= Hikitsuke =

The Hikitsuke (引付 lit. enquiry) or Hikitsuke-kata (引付方) (High Court) was one of the judicial organs of the Kamakura and Muromachi shogunates of Japan.

The Hikitsuke was established by the fifth shikken Hōjō Tokiyori in 1249 to expedite an increasing number of lawsuits in the higher Hyojosho court. The Hikitsuke was responsible for establishing the facts of a case, while the Hyojosho would interpret the applications of law.

The Hikitsuke had three, and later five, tribunals; each tribunal was operated by four or five Hikitsukeshū (引付衆 adjusters), whose head was called a Tōnin (頭人), with four or five Bugyōnin (奉行人 secretaries).

The Hikitsuke's power increased gradually. At first the Hikitsuke just drafted several verdicts after hearings and submitted them to the Hyojoshu. Submitting only one verdict per lawsuit, the Hikitsuke later became a de facto full law court. It originally processed only conflicts of the vassals of the shogunate, but later treated more general cases.

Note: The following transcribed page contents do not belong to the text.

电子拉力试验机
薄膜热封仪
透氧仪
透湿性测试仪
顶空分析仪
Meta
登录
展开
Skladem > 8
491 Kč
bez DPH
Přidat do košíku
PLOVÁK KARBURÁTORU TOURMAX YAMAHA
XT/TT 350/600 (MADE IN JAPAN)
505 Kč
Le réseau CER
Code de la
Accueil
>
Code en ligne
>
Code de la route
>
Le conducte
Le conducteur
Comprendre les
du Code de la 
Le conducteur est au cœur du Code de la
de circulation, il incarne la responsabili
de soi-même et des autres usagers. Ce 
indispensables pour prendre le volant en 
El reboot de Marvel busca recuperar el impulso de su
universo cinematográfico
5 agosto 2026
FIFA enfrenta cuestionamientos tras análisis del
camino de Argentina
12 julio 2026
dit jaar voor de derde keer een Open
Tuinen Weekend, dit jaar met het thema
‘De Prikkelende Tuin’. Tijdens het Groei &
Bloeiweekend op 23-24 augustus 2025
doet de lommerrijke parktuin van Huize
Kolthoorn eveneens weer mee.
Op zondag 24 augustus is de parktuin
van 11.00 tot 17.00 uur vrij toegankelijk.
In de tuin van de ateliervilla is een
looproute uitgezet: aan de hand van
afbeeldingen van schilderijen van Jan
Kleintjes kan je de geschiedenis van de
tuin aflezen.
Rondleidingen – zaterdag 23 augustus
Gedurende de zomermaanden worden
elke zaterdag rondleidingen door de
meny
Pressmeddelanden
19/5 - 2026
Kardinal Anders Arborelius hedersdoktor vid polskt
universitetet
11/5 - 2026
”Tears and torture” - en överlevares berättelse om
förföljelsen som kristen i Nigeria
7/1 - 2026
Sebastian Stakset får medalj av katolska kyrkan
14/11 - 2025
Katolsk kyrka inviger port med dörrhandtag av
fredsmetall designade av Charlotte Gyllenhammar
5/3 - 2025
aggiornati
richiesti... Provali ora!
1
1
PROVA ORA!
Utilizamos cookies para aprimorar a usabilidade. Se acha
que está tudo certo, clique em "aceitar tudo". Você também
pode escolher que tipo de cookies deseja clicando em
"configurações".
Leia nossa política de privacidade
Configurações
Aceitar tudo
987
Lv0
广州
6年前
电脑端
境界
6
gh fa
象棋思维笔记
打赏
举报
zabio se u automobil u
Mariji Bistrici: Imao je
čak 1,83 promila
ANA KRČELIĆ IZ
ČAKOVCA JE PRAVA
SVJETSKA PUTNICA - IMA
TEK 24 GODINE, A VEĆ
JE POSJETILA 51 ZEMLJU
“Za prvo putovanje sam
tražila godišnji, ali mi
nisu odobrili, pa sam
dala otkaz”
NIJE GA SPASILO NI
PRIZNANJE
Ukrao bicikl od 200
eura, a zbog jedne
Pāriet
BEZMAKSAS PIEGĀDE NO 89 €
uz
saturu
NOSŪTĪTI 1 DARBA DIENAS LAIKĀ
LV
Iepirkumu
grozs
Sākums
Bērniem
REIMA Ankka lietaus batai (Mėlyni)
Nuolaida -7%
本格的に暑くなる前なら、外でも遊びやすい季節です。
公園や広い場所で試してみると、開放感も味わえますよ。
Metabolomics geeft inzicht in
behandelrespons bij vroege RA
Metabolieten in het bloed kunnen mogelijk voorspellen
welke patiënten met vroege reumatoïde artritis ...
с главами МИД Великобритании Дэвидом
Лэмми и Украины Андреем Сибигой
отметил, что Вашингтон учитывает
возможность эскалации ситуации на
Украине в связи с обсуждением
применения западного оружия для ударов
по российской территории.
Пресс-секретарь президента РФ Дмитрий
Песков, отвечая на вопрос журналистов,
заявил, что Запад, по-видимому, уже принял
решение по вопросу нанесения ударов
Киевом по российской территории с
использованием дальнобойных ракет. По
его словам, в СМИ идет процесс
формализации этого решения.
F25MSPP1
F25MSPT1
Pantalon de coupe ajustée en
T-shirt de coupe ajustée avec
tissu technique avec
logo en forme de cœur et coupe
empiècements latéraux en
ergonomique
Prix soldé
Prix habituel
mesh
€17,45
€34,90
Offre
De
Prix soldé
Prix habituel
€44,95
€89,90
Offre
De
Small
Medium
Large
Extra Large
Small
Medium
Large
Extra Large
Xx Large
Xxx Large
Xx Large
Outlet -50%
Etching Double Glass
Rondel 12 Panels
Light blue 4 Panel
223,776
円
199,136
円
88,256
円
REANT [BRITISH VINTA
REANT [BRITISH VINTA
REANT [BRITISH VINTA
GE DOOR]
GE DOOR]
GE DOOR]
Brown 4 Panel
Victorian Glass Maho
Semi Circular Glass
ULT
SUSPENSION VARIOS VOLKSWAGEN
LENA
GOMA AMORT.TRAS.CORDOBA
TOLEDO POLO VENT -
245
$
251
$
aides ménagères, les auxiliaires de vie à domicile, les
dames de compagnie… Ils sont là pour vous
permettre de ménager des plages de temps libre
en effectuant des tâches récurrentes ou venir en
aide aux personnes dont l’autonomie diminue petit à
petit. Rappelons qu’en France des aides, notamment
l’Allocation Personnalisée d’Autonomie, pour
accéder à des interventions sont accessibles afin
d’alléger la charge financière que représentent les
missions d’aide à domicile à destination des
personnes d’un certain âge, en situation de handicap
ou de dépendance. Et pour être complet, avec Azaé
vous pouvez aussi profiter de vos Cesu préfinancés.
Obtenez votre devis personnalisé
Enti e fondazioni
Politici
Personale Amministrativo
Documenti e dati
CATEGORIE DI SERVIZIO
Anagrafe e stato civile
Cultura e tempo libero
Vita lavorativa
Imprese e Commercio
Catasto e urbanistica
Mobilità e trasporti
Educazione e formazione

Although it aimed at accelerating trials and making them fair, the Hikitsuke tended to make rough-and-ready decisions in the late Kamakura period. The Hikitsukeshu were mostly occupied by the Hōjō clan. In addition, the Hikitsukeshu and Hyojoshu lost effective power to the yoriai, which was held at tokuso's residence.

The Muromachi shogunate took over the system of Hikitsuke, but it lost its substantial meaning after Ashikaga Tadayoshi died, who controlled the Hikitsuke.